Upon recalling that {a_\mathfrak p = 2 \sqrt{\mathrm{N}\mathfrak p} \cos \theta_\mathfrak p}, we derive

\displaystyle \xi(\mathfrak p) = \exp(\pm i \theta_\mathfrak p).

This is enough to determine the entire {\xi} since {\xi} is multiplicative.

So this is the result: let {E/\mathbb Q} be an elliptic curve of conductor {N}. Given our quadratic number field {K}, we define a map {\xi} from prime ideals of {\mathcal O_K} to the unit circle in {\mathbb C} by

\displaystyle \mathfrak p \mapsto \begin{cases} \exp(\pm i \theta_\mathfrak p) & \gcd(\mathrm{N}\mathfrak p, N) = 1 \\ 0 & \gcd(\mathrm{N}\mathfrak p, N) > 1. \end{cases}

Thus {\xi} is a Hecke Grössencharakter for some choice of {\pm} at each {\mathfrak p}.
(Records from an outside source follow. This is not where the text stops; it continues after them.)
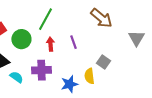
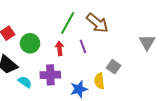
brown arrow: (101, 18) -> (97, 23), moved
green line: (45, 19) -> (68, 23), moved

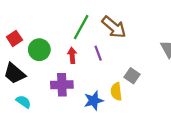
cyan semicircle: (25, 82) -> (23, 102), moved

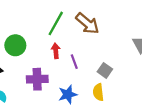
purple line: (98, 53) -> (74, 62), moved
red arrow: (72, 55) -> (56, 51), moved
yellow semicircle: (116, 92) -> (98, 92), moved

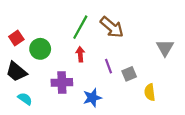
purple line: (74, 62) -> (109, 66), moved
gray square: (105, 70) -> (129, 74), turned 32
yellow semicircle: (98, 92) -> (150, 92), moved

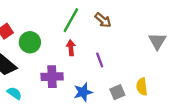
brown arrow: (112, 27) -> (103, 20), size x0.7
gray square: (129, 74) -> (117, 92), moved

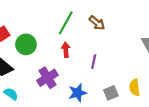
purple line: (100, 60) -> (94, 62), turned 32
purple cross: (52, 77) -> (47, 78), turned -30

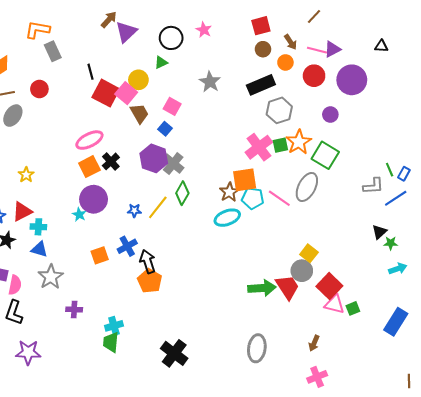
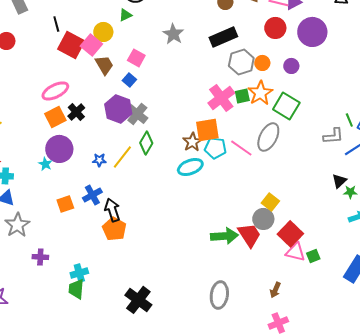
orange circle: (285, 62) -> (262, 63), moved

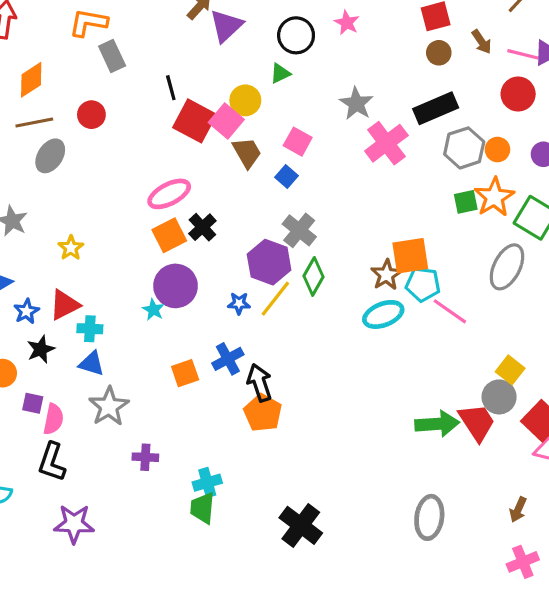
pink cross: (221, 98) -> (386, 143), moved
purple hexagon: (118, 109) -> (269, 262), moved
pink line: (241, 148) -> (450, 311), moved

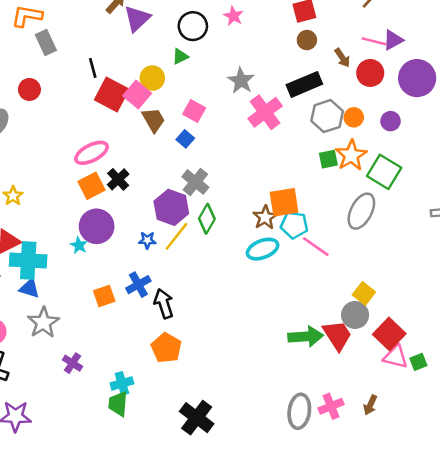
brown arrow: (482, 42) -> (342, 58), moved
cyan cross: (90, 329) -> (28, 260), size x1.8
orange pentagon: (263, 413) -> (166, 348), moved
purple cross: (145, 457) -> (72, 363), turned 30
pink cross: (523, 562) -> (331, 406), moved

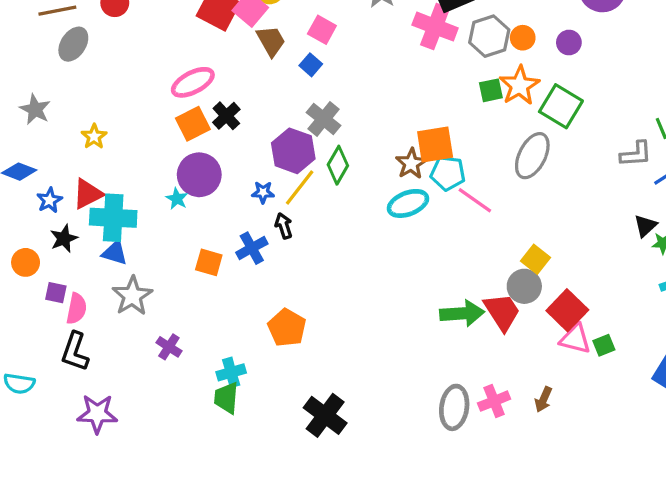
pink cross: (265, 112) -> (435, 27), moved, turned -32
orange square: (104, 296) -> (209, 262), turned 35
black arrow: (164, 304) -> (284, 226), moved, size x0.7

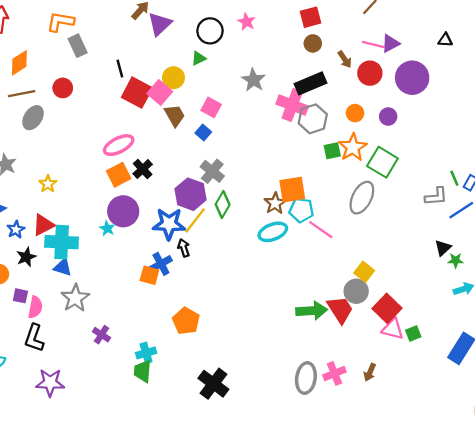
gray hexagon: (489, 36) -> (313, 119), moved
blue star: (263, 192) -> (169, 224), size x2.0
orange square: (209, 262) -> (149, 275), moved

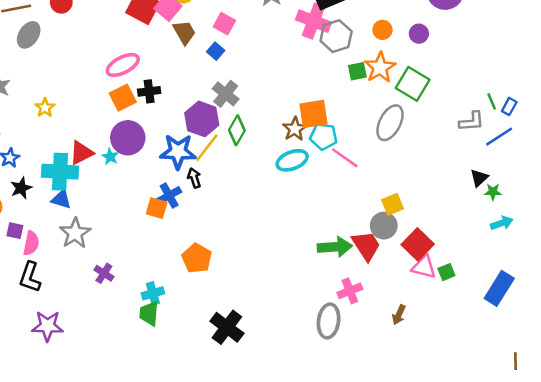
black cross: (143, 169) -> (149, 91), turned 36
red triangle: (43, 225) -> (81, 153), moved
yellow square: (364, 272) -> (393, 204), turned 30
pink cross: (334, 373) -> (350, 291), moved

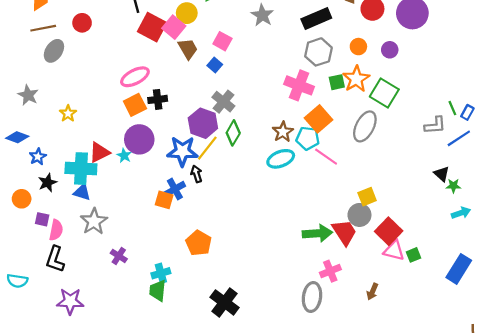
pink cross: (313, 21) -> (299, 85), moved
orange square: (313, 114) -> (318, 119), moved, turned -32
black triangle: (479, 178) -> (442, 174), turned -35

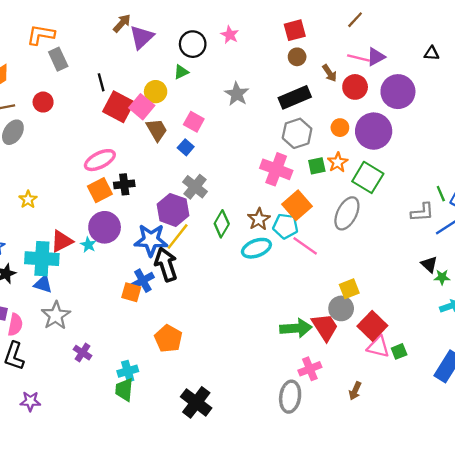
purple circle: (390, 50) -> (374, 131), size x2.0
orange star: (356, 79) -> (338, 162), size x0.7
green diamond: (233, 133) -> (222, 224), moved
black arrow: (196, 174) -> (166, 264), size x1.8
purple star: (70, 301) -> (30, 401), size x0.7

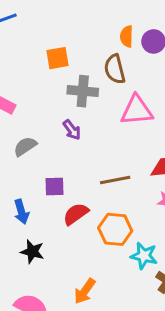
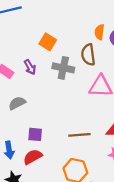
orange square: (57, 58) -> (48, 42), turned 35
purple arrow: (72, 130) -> (30, 67), moved
red semicircle: (76, 214) -> (33, 157), moved

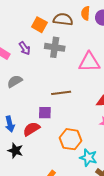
brown semicircle: (88, 55) -> (63, 19), moved, turned 108
purple square: (35, 134) -> (45, 113), moved
brown line: (79, 135) -> (61, 93), moved

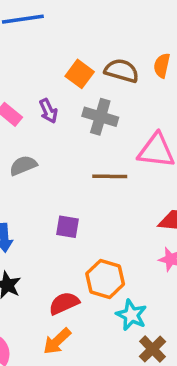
brown line: (61, 93) -> (110, 176), moved
red semicircle: (31, 129) -> (64, 303), moved

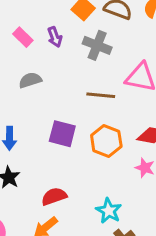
purple square: (67, 227) -> (62, 134), size x1.4
orange hexagon: (105, 279) -> (106, 141), moved

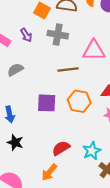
red semicircle: (54, 196) -> (61, 148), moved
cyan star: (109, 211) -> (92, 151), turned 30

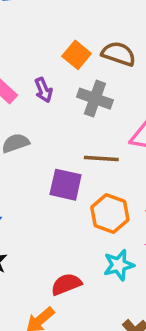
purple square: (47, 103) -> (66, 185), moved
cyan star: (92, 151) -> (119, 265), moved

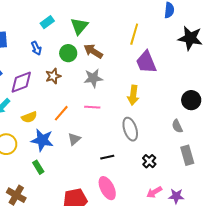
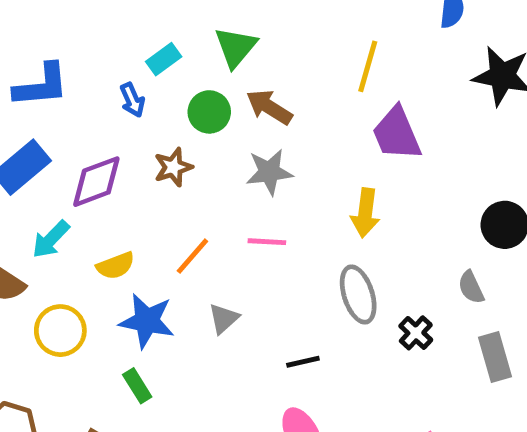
cyan rectangle: (47, 22) -> (164, 59), moved
black cross: (149, 161) -> (416, 333), moved

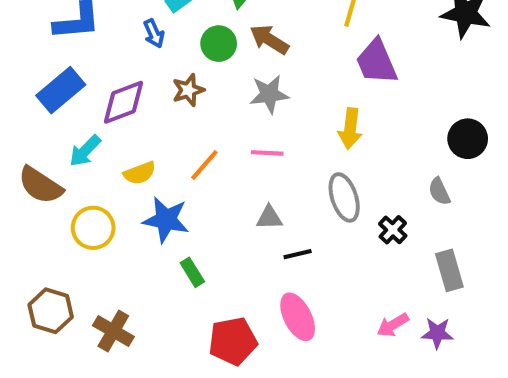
gray triangle: (224, 319) -> (269, 218), moved, turned 40
gray rectangle: (495, 357) -> (449, 270), moved
green rectangle: (137, 386) -> (192, 272), moved

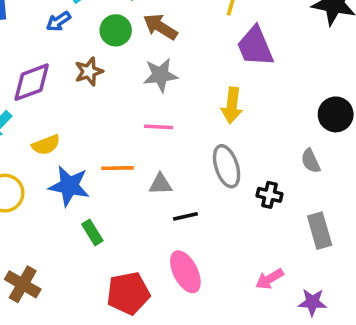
blue arrow: (154, 33) -> (58, 21), turned 80
orange line: (204, 165) -> (117, 168), moved, turned 48
black cross: (393, 230) -> (269, 195), turned -30
purple star: (437, 333) -> (312, 302), moved

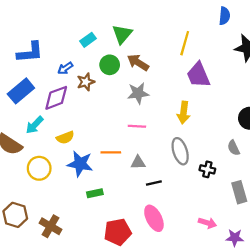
blue arrow: (58, 21) -> (65, 68), moved
brown star: (89, 71) -> (86, 82), moved
green rectangle: (92, 232) -> (95, 193), turned -70
pink arrow: (269, 279) -> (207, 223), turned -132

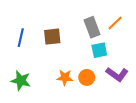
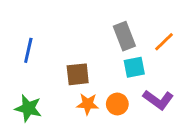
orange line: (115, 23) -> (164, 42), moved
brown square: (52, 37) -> (78, 74), moved

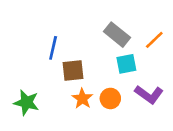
gray rectangle: (124, 36) -> (117, 35), turned -30
blue line: (28, 50) -> (53, 48), moved
orange star: (88, 104) -> (82, 98), turned 30

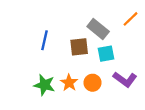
orange line: (154, 40) -> (131, 19), moved
brown square: (73, 71) -> (79, 47), moved
green star: (26, 102) -> (44, 85), moved

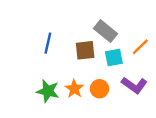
orange line: (131, 19) -> (140, 47), moved

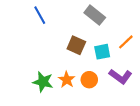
gray rectangle: (105, 31) -> (95, 15), moved
blue line: (48, 43) -> (40, 15), moved, turned -42
brown square: (85, 50) -> (76, 45), turned 30

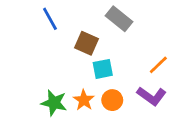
orange line: (126, 42) -> (158, 65), moved
brown square: (76, 45) -> (87, 43), moved
cyan square: (102, 52) -> (103, 69), moved

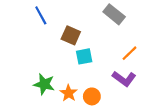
gray rectangle: (119, 19) -> (114, 14), moved
orange star: (84, 100) -> (69, 93), moved
orange circle: (112, 100) -> (92, 96), moved

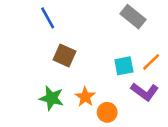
brown square: (71, 35) -> (64, 55), moved
cyan square: (84, 56) -> (124, 66), moved
orange star: (69, 93) -> (85, 97), moved

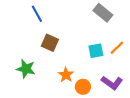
purple L-shape: (145, 92) -> (112, 83), moved
green star: (52, 98) -> (26, 69), moved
It turns out furthermore that {\xi} has frequency {1}, which roughly means that the argument of {\xi\left( (\pi) \right)} is related to {1} times the argument of {\pi} itself. This fact is what explains the mysterious connection between the {a_p} and the solutions above.

6. Linnik-Type Result

With this in mind, I can now frame the main question: suppose we have an interval {[\alpha, \beta] \subset [0,\pi]}. What’s the first prime {p} such that {\theta_p \in [\alpha, \beta]}? We’d love to have some analog of Linnik’s Theorem here.

This was our project and the REU, and Ashvin, Peter and I proved that

Theorem 5

If a rational {E} has CM then the least prime {p} with {\theta_p \in [\alpha,\beta]} is

\displaystyle \ll \left( \frac{N}{\beta-\alpha} \right)^A.

I might blog later about what else goes into the proof of this. . . but Deuring’s result is one key ingredient, and a proof of an analogous theorem for non-CM curves would have to be very different.